▶ _What you have to do_
Return the lines below exactly, from the first line to the line that contains "Hava Durumu". Leave out pictures.

Input data below:

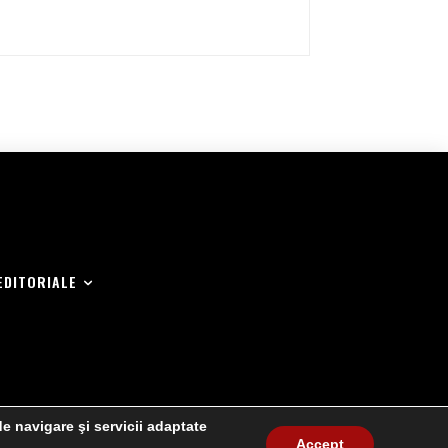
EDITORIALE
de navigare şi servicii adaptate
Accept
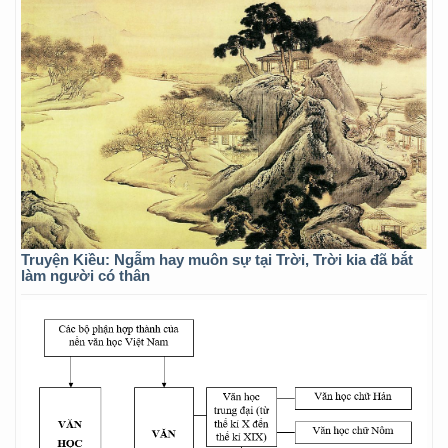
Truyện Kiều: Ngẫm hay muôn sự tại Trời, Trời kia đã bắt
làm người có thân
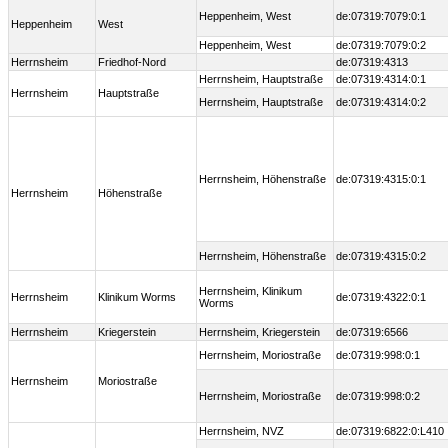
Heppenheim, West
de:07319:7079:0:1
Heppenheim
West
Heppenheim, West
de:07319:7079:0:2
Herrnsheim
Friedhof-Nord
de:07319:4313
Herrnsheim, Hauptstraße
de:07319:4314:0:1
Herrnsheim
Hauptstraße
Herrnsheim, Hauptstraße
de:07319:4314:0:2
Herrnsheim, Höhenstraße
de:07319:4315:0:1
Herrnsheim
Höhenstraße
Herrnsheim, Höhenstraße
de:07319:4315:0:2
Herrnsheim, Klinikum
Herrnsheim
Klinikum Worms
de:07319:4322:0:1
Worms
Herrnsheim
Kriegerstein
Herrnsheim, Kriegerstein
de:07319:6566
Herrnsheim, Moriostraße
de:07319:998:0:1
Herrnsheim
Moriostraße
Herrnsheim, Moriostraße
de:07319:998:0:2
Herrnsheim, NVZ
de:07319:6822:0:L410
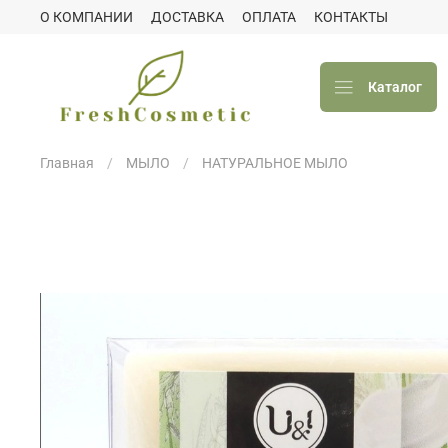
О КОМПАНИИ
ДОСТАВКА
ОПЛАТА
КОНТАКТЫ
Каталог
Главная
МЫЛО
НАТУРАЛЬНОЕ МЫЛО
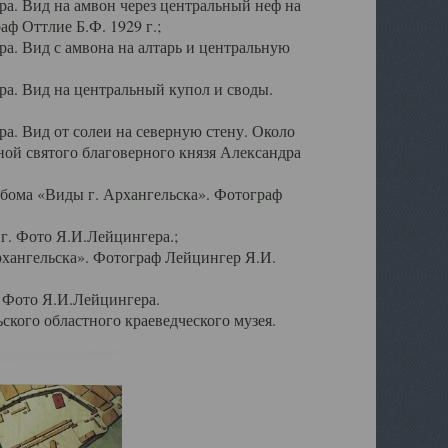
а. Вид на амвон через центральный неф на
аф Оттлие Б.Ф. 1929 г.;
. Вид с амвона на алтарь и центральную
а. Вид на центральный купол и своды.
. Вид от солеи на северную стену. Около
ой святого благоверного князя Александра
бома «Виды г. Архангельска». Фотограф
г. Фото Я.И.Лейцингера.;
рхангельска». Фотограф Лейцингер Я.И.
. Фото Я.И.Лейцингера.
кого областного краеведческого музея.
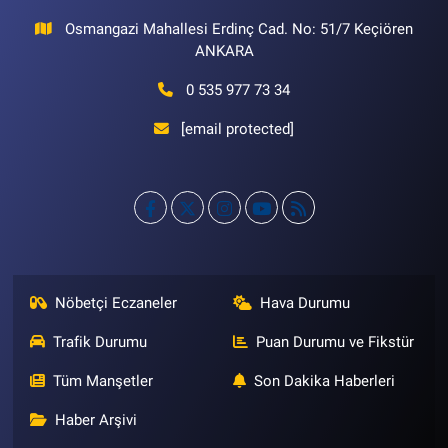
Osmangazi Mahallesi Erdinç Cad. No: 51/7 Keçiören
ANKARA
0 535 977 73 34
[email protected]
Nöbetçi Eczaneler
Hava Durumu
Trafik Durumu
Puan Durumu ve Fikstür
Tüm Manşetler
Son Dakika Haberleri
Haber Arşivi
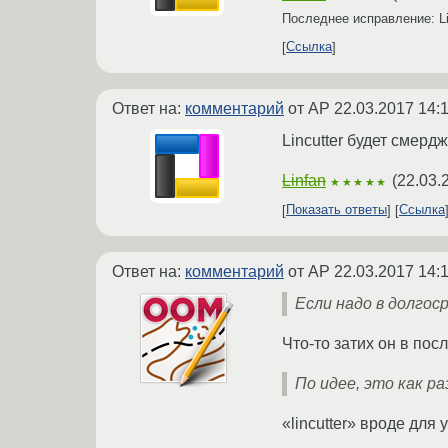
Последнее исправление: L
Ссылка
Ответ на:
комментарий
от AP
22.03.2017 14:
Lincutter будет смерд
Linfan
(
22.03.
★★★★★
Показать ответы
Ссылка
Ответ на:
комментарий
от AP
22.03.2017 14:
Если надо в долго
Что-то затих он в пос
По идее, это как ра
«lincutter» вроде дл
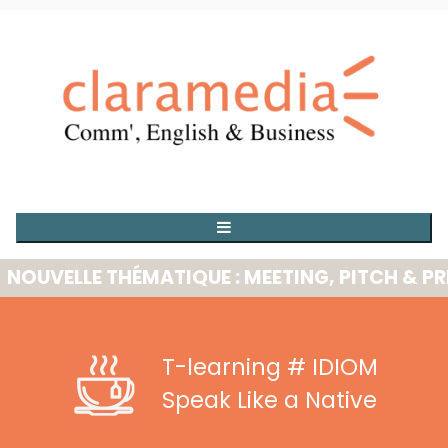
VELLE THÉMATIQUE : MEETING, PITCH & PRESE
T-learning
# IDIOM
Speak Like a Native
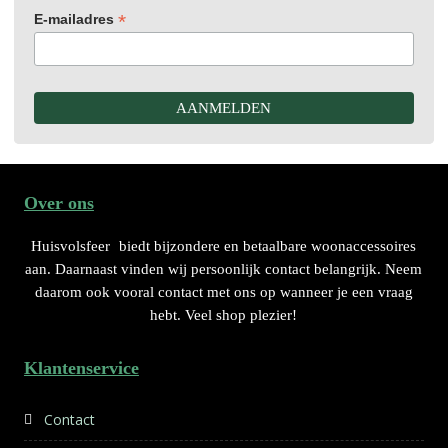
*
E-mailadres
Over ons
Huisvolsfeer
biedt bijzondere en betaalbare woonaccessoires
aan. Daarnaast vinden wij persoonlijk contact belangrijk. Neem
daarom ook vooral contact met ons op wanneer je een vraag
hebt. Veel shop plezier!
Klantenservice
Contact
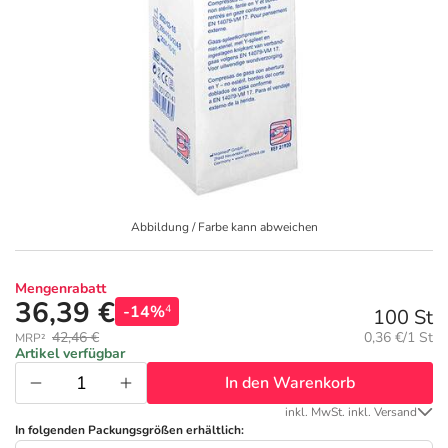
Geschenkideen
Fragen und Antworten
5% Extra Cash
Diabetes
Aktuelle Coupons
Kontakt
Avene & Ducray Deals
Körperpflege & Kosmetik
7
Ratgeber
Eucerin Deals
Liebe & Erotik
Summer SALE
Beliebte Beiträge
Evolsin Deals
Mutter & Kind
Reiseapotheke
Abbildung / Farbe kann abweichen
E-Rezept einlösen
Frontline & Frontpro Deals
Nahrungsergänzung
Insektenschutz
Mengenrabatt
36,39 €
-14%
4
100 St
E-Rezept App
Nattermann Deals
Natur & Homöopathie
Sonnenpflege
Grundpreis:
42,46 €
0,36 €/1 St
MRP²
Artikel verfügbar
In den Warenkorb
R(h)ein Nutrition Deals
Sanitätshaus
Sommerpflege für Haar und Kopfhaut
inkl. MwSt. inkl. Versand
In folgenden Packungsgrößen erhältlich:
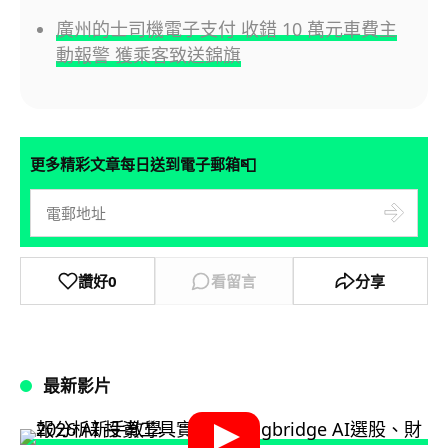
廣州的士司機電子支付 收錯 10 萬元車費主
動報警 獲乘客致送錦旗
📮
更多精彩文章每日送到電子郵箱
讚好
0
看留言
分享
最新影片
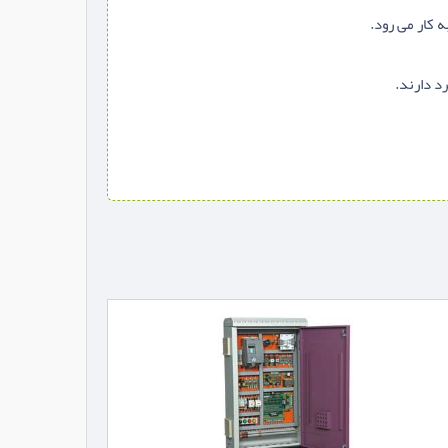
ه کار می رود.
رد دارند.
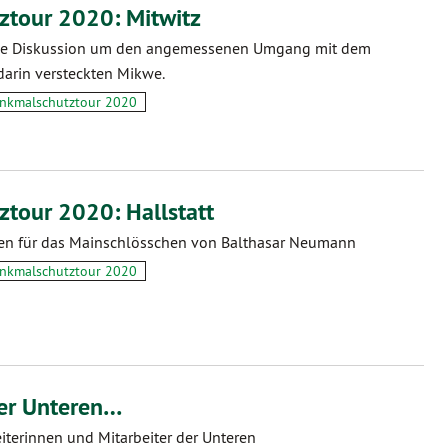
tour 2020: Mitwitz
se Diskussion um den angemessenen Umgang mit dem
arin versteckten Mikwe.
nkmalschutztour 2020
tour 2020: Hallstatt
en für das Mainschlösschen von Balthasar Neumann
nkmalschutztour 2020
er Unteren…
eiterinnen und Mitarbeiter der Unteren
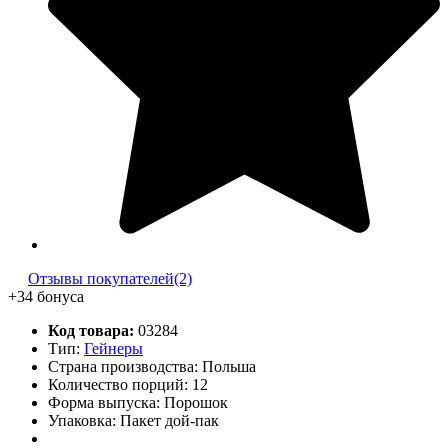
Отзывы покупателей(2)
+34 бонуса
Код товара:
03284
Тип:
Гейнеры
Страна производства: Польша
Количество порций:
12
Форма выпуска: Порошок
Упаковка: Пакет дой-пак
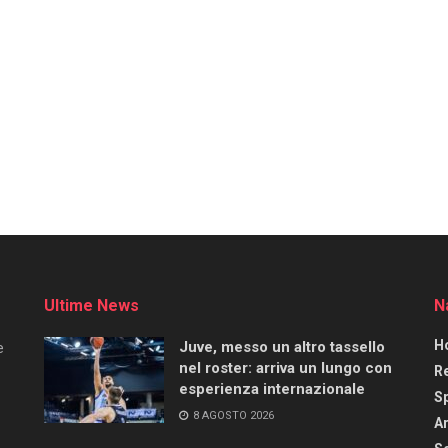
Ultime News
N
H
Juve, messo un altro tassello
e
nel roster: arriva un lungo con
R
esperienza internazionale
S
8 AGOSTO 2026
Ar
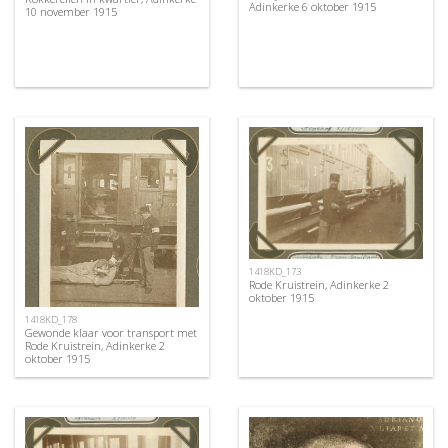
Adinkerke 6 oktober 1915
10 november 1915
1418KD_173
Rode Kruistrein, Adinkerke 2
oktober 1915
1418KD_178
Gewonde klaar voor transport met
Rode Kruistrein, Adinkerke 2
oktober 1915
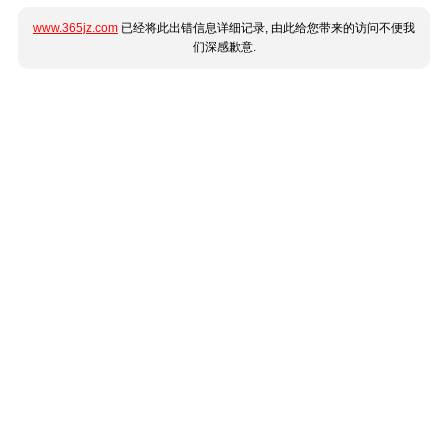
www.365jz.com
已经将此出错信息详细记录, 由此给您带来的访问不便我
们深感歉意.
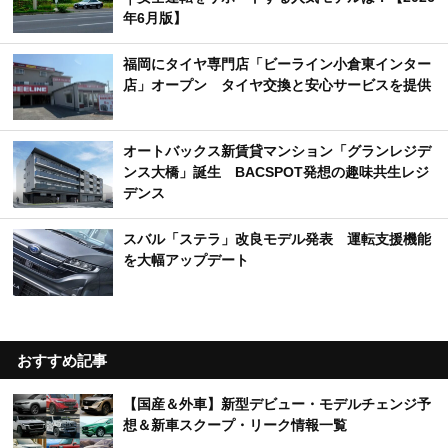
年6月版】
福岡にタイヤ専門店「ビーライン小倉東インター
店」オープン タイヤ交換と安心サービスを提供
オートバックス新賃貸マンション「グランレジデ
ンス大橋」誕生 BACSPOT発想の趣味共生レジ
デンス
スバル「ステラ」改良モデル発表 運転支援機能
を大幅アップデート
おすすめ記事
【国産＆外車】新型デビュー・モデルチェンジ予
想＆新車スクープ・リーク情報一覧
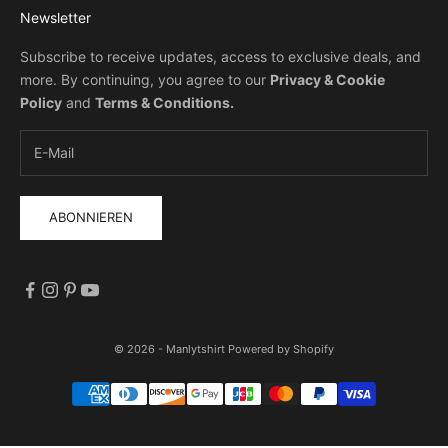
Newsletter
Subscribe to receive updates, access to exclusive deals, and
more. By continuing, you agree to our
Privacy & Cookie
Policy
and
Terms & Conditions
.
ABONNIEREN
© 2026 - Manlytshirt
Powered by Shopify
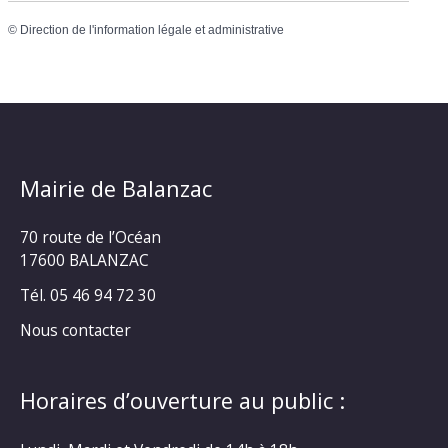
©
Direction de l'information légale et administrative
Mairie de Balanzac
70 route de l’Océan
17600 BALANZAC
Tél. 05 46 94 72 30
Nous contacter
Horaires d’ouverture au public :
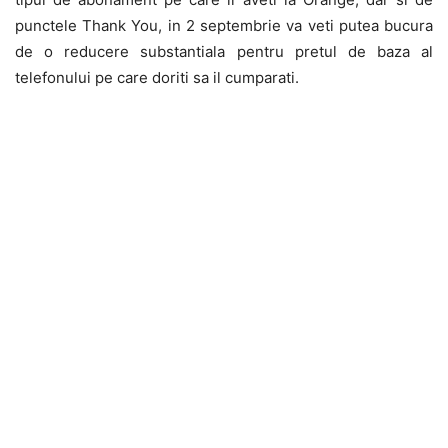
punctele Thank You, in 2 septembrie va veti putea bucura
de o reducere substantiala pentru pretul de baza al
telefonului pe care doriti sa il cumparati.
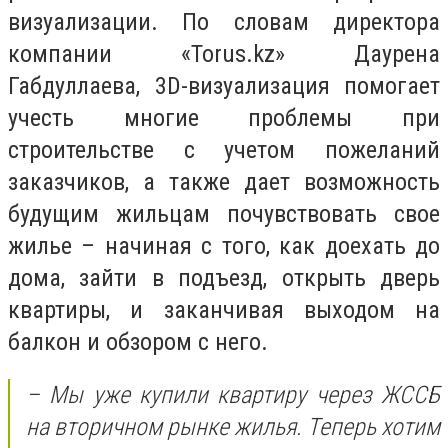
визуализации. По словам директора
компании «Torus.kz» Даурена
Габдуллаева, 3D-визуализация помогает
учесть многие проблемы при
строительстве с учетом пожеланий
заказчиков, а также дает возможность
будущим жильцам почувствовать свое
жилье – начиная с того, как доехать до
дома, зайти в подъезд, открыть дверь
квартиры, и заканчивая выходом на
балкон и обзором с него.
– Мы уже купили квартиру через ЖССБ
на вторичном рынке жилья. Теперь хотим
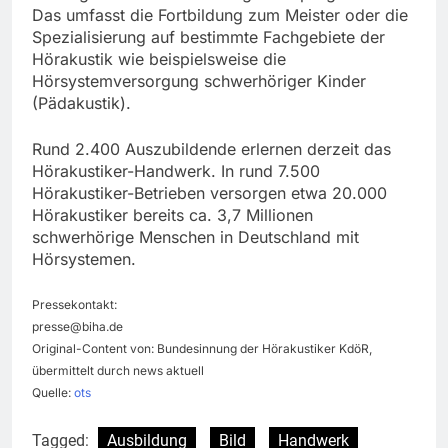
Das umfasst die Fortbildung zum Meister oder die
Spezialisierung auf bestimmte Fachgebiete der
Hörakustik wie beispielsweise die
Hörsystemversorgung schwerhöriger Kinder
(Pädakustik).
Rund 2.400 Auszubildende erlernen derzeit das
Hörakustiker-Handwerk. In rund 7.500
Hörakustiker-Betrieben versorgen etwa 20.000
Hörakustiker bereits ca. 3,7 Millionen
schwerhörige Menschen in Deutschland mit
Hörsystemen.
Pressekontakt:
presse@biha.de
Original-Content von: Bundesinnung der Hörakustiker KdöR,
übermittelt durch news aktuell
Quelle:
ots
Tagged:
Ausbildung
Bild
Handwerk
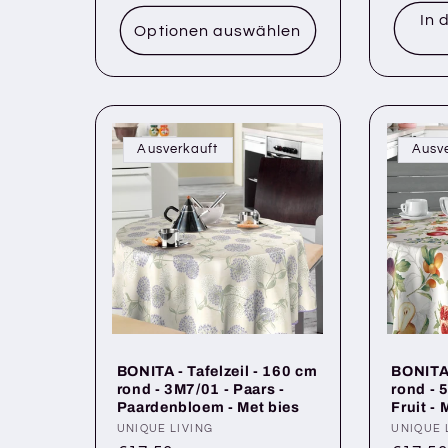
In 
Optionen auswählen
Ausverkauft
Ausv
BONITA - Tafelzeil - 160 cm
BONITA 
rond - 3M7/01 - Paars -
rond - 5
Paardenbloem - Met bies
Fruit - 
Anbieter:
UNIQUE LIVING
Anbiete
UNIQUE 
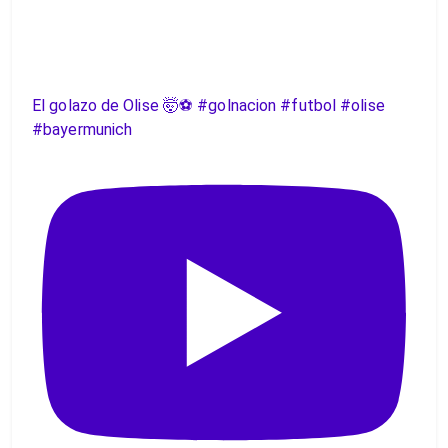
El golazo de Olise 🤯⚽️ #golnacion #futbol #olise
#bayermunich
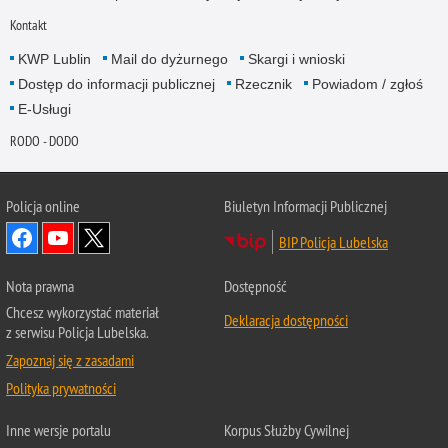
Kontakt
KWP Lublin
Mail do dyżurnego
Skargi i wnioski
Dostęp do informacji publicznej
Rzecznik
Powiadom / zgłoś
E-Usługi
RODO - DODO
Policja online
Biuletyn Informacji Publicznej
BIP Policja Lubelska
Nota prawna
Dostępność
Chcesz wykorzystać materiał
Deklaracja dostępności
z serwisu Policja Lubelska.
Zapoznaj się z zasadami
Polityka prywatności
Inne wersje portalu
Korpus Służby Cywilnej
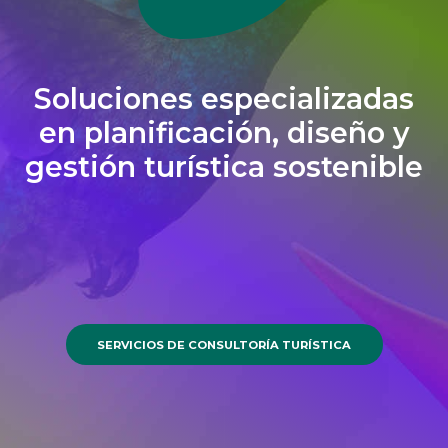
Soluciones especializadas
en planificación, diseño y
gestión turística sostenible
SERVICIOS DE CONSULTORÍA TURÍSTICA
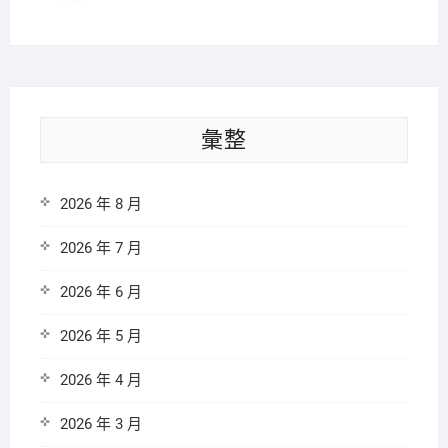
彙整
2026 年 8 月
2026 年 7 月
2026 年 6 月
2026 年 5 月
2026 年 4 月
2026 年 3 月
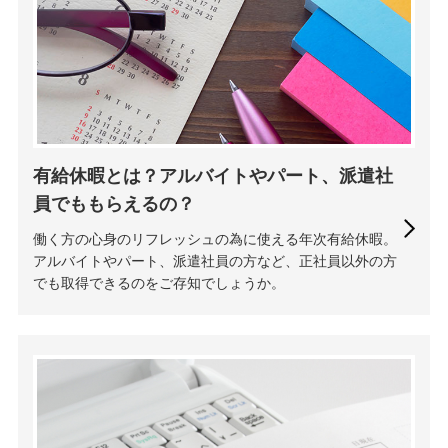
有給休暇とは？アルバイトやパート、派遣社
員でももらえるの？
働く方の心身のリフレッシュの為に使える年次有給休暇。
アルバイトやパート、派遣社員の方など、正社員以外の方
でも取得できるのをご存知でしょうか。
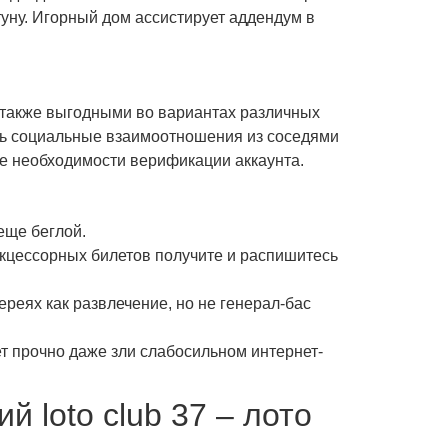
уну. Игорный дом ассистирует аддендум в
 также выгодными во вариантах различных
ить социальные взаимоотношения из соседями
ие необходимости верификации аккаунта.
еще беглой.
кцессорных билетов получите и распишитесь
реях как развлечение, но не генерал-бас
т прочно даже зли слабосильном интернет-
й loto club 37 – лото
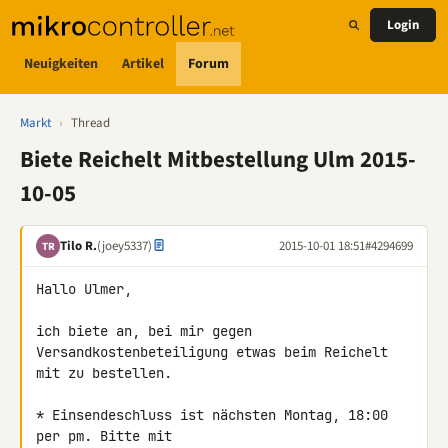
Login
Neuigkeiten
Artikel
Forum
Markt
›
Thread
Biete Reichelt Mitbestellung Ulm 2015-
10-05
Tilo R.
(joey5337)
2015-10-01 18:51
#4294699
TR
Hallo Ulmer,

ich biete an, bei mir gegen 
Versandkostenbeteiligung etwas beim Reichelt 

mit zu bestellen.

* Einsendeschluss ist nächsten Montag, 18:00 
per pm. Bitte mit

End of Input data.

▶ _Answer section_
EDITORIALE
de navigare şi servicii adaptate
Accept
Truyện Kiều: Ngẫm hay muôn sự tại Trời, Trời kia đã bắt
làm người có thân
Heppenheim, West
de:07319:7079:0:1
Heppenheim
West
Heppenheim, West
de:07319:7079:0:2
Herrnsheim
Friedhof-Nord
de:07319:4313
Herrnsheim, Hauptstraße
de:07319:4314:0:1
Herrnsheim
Hauptstraße
Herrnsheim, Hauptstraße
de:07319:4314:0:2
Herrnsheim, Höhenstraße
de:07319:4315:0:1
Herrnsheim
Höhenstraße
Herrnsheim, Höhenstraße
de:07319:4315:0:2
Herrnsheim, Klinikum
Herrnsheim
Klinikum Worms
de:07319:4322:0:1
Worms
Herrnsheim
Kriegerstein
Herrnsheim, Kriegerstein
de:07319:6566
Herrnsheim, Moriostraße
de:07319:998:0:1
Herrnsheim
Moriostraße
Herrnsheim, Moriostraße
de:07319:998:0:2
Herrnsheim, NVZ
de:07319:6822:0:L410
О КОМПАНИИ
ДОСТАВКА
ОПЛАТА
КОНТАКТЫ
Каталог
Главная
МЫЛО
НАТУРАЛЬНОЕ МЫЛО
а. Вид на амвон через центральный неф на
аф Оттлие Б.Ф. 1929 г.;
. Вид с амвона на алтарь и центральную
а. Вид на центральный купол и своды.
. Вид от солеи на северную стену. Около
ой святого благоверного князя Александра
бома «Виды г. Архангельска». Фотограф
г. Фото Я.И.Лейцингера.;
рхангельска». Фотограф Лейцингер Я.И.
. Фото Я.И.Лейцингера.
кого областного краеведческого музея.
Osmangazi Mahallesi Erdinç Cad. No: 51/7 Keçiören
ANKARA
0 535 977 73 34
[email protected]
Nöbetçi Eczaneler
Hava Durumu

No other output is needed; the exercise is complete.